9 thoughts on “New addition – poetry video”

  1. Thank you so much for giving us some poetry videos.
    I really respect for your great idea.
    As you said I was reading aloud the poems as following you several times,and gradually I could follow you rhythmically.
    I am so happy to learn them by myself whenever I can.
    Thanks a lot, again.

  2. This is a very effective method for us to practice poem’s beats and rhythm. I feel having become pretty used to reading poems aloud, with beats and rhythm, or iambic and trochee. Thank you again.

  3. Thank you so much for the wonderful videoes. The sound of your reading makes my imagine deeper than just reading to myself, silently. I would like to imitate many times to improve my English.

  4. What a nice and cool and effective practicing tool you made! Since the sound has a great power, besides reaching us listeners directly, which makes the poems sound nicer and makes us practice better and easier.

  5. Great videos! On happiness, feet are short and it’s easy to recognize which is trochee(DUM-da)and iambic(da-DUM). On Buckingham Palace, every stanza has four lines and the former two have the same rhythm, and the latter lines, same length as the former two, are smoother and have irregular rhythm. These verses look relatively simple but to read aloud correctly isn’t a piece of cake.

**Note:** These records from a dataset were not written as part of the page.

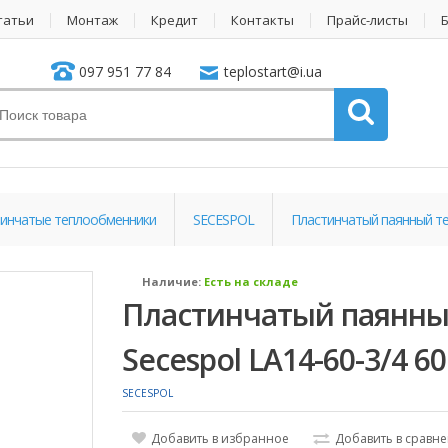
татьи
Монтаж
Кредит
Контакты
Прайс-листы
097 951 77 84
teplostart@i.ua
инчатые теплообменники
SECESPOL
Пластинчатый паянный те
Наличие:
Есть на складе
Пластинчатый паянны
Secespol LA14-60-3/4 60
SECESPOL
Добавить в избранное
Добавить в сравн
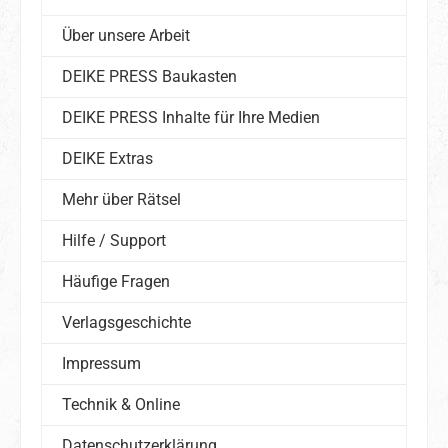
Über unsere Arbeit
DEIKE PRESS Baukasten
DEIKE PRESS Inhalte für Ihre Medien
DEIKE Extras
Mehr über Rätsel
Hilfe / Support
Häufige Fragen
Verlagsgeschichte
Impressum
Technik & Online
Datenschutzerklärung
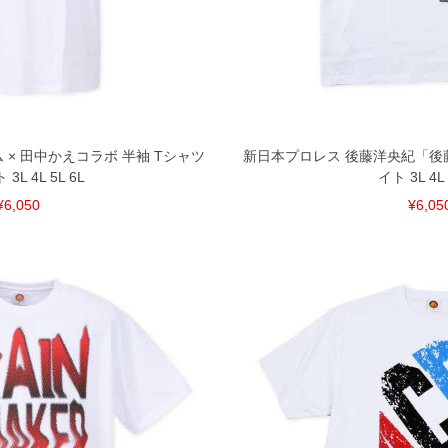
となりますので、予めご了承下さい。
ざいます。(例：裾にファスナーや調節ひもが付いて
等)
間以内にご連絡ください。
質上、返品交換不可とさせて頂いております。予めご了
× 田中かえコラボ 半袖 Tシャツ
新日本プロレス 後藤洋央紀「後藤
3L 4L 5L 6L
イト 3L 4L 
¥6,050
¥6,05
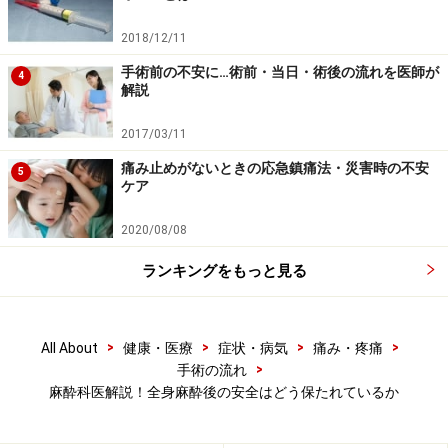
また、患者さんの口やあごの大きさ、角度、口が開かな
2018/12/11
い病状などの諸条件で、喉頭鏡の挿入が困難な場合があ
手術前の不安に…術前・当日・術後の流れを医師が
4
ります。その場合には、特殊な形状の喉頭鏡やファイバ
解説
ースコープを使います。手術によっては気管内挿管を中
2017/03/11
止し、喉頭鏡を使わず入れることができるラリンジアル
痛み止めがないときの応急鎮痛法・災害時の不安
マスクという装具に変更する場合もあります。ラリンジ
5
ケア
アルマスクは、のどの奥に入れるマスクタイプのチュー
ブで、皮膚や下肢などの手術によく使用されます。
2020/08/08
ランキングをもっと見る
喉頭鏡と気管内挿管チューブは、全身麻酔で眠っている
間に挿入されるのでご安心ください。人工呼吸の安全性
が確保され、全身状態が安定したことを確認して、手術
>
>
>
>
All About
健康・医療
症状・病気
痛み・疼痛
が開始します。
>
手術の流れ
麻酔科医解説！全身麻酔後の安全はどう保たれているか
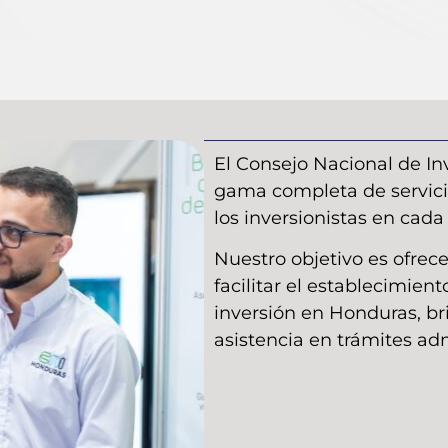
El Consejo Nacional de In
gama completa de servici
los inversionistas en cada 
Nuestro objetivo es ofrece
facilitar el establecimien
inversión en Honduras, br
asistencia en trámites adm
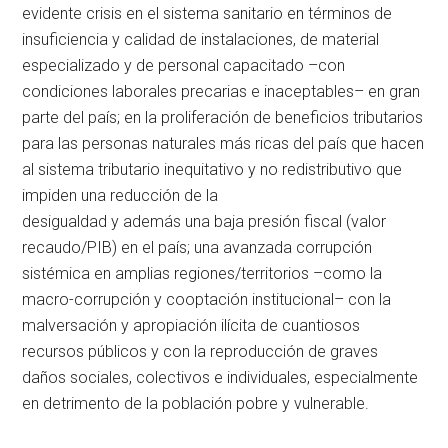
evidente crisis en el sistema sanitario en términos de
insuficiencia y calidad de instalaciones, de material
especializado y de personal capacitado –con
condiciones laborales precarias e inaceptables– en gran
parte del país; en la proliferación de beneficios tributarios
para las personas naturales más ricas del país que hacen
al sistema tributario inequitativo y no redistributivo que
impiden una reducción de la
desigualdad y además una baja presión fiscal (valor
recaudo/PIB) en el país; una avanzada corrupción
sistémica en amplias regiones/territorios –como la
macro-corrupción y cooptación institucional– con la
malversación y apropiación ilícita de cuantiosos
recursos públicos y con la reproducción de graves
daños sociales, colectivos e individuales, especialmente
en detrimento de la población pobre y vulnerable.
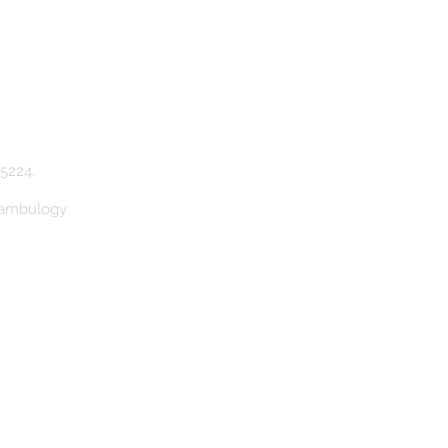
5224.
Bambulogy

  6. Thanks for the video. I think and feel poems get animated and more evocative when read aloud. In the first poem, children wearing waterproof items are playing in the rain, jumping the puddles or splashing water. This scene unfolds before my eyes while listening to you. In the second poem, it’s very kind of you to mark the lines which you’re reading. It’s easire to follow.

    This joy of learning English poetry made my struggle with English worthwhile because charms of the language get lost in translation.

    Incidentally, I hated Classical Chinese (漢文)when I was a high school student, but I remember how much I loved to hear the beautiful sounds of Classical Chinese poetry when my teacher read it aloud.

    1. Acorn makes an interesting point: “I remember how much I loved to hear the beautiful sounds of Classical Chinese poetry when my teacher read it aloud.” I plan to discuss about the power of poetry when it is read aloud next time. I seem to remember that in Japanese culture there is something called “kotodama”. I know 2 people who studied this art. Both were practitioners of Aikido, and one discovered a way to throw people without touching them, just be saying certain sounds.